Arrivés fin 2019, les cinq bovidés polonais de la première cellule de conservation de Suisse se sont bien acclimatés à la forêt vaudoise. Une naissance a déjà eu lieu, une deuxième pourrait suivre ce printemps.

On le voit de loin, sa massive silhouette découpant l’horizon. L’animal a beau être sauvage, il ne fuit pas lorsqu’on l’approche, préférant mâchouiller tranquillement du foin. Posel, solide bison d’Europe âgé de 7 ans et pesant 800 kilos, a revêtu son pelage d’hiver. Il se laisse admirer, ne quittant toutefois pas des yeux ses visiteurs. Qu’il semble loin le soir où, après avoir parcouru 2000 kilomètres en camion, il sortait en furie de sa cage de transport pour découvrir son nouvel habitat, loin de sa Pologne natale!

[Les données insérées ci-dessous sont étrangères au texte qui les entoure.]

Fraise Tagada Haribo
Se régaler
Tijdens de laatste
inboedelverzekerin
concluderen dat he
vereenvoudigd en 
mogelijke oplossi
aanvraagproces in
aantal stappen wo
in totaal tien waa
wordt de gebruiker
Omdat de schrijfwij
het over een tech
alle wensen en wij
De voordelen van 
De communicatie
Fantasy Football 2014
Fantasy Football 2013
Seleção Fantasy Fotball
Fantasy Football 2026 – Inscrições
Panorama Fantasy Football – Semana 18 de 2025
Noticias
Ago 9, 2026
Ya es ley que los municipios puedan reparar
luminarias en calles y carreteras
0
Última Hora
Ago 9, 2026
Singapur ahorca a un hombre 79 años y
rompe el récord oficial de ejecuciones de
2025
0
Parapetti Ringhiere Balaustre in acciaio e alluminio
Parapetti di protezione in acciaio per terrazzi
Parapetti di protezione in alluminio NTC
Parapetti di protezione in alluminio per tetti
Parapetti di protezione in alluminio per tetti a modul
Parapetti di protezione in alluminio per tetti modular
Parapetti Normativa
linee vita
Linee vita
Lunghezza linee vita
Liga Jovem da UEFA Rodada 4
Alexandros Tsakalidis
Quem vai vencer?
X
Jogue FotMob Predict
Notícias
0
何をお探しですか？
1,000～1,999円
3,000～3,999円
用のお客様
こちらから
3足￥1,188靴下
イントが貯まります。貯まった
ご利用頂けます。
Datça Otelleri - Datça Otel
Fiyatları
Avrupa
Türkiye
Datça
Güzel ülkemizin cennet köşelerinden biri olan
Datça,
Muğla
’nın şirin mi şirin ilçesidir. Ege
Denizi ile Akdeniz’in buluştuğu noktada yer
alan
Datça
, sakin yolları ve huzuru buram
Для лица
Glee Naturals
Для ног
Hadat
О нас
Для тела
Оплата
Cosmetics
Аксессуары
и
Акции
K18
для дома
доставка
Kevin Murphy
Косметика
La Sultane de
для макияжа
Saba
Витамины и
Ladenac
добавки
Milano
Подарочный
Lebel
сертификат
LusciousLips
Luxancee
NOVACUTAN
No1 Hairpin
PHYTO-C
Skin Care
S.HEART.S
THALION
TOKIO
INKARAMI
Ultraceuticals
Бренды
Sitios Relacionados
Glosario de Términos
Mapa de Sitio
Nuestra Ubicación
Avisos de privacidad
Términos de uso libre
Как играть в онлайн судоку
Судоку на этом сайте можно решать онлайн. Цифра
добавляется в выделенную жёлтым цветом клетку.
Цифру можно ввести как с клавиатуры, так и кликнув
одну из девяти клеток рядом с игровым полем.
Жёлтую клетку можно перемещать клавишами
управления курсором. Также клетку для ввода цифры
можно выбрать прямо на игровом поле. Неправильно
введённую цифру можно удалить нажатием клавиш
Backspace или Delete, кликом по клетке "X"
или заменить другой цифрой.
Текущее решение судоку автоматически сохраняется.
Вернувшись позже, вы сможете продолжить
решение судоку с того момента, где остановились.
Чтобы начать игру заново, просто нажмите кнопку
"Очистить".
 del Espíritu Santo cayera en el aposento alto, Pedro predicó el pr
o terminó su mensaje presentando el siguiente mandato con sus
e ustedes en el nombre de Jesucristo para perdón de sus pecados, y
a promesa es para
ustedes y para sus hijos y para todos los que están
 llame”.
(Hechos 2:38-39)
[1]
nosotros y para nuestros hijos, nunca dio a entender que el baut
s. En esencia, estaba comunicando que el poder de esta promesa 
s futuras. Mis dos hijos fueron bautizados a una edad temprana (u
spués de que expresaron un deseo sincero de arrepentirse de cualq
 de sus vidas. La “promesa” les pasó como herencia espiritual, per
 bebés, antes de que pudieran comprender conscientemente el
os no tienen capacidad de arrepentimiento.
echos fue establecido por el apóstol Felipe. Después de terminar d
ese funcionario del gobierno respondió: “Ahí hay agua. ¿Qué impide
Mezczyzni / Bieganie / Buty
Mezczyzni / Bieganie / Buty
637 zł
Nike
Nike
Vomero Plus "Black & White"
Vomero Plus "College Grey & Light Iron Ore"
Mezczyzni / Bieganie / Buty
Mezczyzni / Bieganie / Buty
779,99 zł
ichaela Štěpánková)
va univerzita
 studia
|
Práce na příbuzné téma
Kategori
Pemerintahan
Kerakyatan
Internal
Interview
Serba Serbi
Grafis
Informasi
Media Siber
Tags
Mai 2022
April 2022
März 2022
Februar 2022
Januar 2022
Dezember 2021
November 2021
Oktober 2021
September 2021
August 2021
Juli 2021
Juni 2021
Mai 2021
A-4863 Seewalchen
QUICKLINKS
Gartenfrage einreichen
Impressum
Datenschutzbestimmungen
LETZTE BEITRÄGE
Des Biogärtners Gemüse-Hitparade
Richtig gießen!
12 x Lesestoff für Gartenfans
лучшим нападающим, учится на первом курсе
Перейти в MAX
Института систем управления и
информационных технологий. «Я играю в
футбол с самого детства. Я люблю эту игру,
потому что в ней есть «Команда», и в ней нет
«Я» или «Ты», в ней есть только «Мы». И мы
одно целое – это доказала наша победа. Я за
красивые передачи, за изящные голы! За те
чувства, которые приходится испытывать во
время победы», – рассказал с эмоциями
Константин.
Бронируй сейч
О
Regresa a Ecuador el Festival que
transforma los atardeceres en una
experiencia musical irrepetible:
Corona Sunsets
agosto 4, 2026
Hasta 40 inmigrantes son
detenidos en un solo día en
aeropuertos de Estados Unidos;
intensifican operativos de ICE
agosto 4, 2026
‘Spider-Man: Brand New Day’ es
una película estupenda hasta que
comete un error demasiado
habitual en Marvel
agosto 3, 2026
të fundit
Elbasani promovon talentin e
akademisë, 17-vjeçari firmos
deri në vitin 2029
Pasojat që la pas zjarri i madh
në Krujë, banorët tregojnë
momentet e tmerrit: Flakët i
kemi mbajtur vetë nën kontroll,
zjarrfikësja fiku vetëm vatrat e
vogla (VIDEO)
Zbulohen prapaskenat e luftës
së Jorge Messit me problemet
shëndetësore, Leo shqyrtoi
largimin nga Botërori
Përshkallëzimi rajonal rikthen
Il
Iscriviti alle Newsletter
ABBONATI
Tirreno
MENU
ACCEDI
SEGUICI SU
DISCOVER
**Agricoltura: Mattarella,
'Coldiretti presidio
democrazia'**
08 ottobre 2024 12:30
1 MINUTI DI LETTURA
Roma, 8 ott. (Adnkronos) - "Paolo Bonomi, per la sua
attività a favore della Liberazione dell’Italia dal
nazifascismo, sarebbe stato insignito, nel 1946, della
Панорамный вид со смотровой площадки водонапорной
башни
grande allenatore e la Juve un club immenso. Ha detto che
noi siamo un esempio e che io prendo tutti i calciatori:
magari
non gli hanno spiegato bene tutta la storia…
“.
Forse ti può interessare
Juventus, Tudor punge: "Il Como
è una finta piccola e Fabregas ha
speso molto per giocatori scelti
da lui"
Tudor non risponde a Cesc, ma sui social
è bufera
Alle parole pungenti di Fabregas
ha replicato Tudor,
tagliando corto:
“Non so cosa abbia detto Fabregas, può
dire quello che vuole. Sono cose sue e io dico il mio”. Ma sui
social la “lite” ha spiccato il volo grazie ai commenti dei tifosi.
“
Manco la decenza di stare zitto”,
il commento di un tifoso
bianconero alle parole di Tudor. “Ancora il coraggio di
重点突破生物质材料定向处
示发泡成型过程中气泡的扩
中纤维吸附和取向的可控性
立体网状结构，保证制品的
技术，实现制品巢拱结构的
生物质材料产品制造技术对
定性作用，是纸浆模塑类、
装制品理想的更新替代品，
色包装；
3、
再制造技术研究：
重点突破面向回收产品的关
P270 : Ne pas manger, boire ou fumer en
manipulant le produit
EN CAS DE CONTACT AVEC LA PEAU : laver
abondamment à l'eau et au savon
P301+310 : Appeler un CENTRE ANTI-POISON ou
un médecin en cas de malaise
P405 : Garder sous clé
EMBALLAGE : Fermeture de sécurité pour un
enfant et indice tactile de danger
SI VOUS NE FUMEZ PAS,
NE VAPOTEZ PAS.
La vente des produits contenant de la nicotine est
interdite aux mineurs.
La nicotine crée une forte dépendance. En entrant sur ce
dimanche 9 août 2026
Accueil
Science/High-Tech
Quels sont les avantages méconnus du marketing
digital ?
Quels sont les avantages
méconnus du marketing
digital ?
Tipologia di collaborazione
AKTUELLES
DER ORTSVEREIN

C’était il y a un peu plus d’un an, en novembre 2019. Ce fier mâle rejoignait alors la première cellule de conservation des bisons d’Europe créée en Suisse, avec quatre bisonnes polonaises qu’il avait pour mission de séduire, afin de redonner vie à cette espèce indigène ayant disparu du pays il y a des siècles.

Première naissance
«Posel a l’air calme, mais il faut quand même s’en méfier, explique Kevin Mercier, gardien du troupeau. C’est une façade et il peut courir jusqu’à 60 [Espace insécable] km/h!» Il en sait quelque chose. Kevin Mercier, qui a l’habitude de ces animaux pour avoir travaillé en leur compagnie pendant cinq ans au Zoo de Servion (VD) s’est fait charger déjà deux fois par le mâle avec lequel il est pourtant en confiance. Heureusement, il a pu échapper à ses cornes en se faufilant sous la clôture à temps. «Il m’a foncé dessus quand Pola était portante, se souvient le gardien, fils de Michel Mercier, l’un des initiateurs de ce projet. Il était alors plus protecteur que d’ordinaire.»

Malgré ces aléas, les premiers mois de ce projet, qui a mis douze ans avant de se concrétiser, ont été couronnés de succès: en juin, une petite bisonne, Sultane, a vu le jour. Les promeneurs, qui sont nombreux à rendre visite aux bisons chaque semaine, ont alors redoublé d’efforts pour tenter d’apercevoir la petite boule de poils, qui pèse aujourd’hui plus de 120 kilos. Les observer n’est toutefois pas aisé, d’autant que ces bêtes au gabarit impressionnant savent se déplacer sans bruit dans leur parc de 48 hectares, où ils vivent en semi-liberté. Seul leur gardien, qui les côtoie quotidiennement et a appris à connaître leur caractère, peut s’en approcher et même parfois leur effleurer le museau. «Je me méfie néanmoins de Polama. Âgée de 3 ans, elle était la plus jeune avant l’arrivée de Sultane, explique-t-il. Elle est lunatique; il ne faut pas lui tourner le dos.»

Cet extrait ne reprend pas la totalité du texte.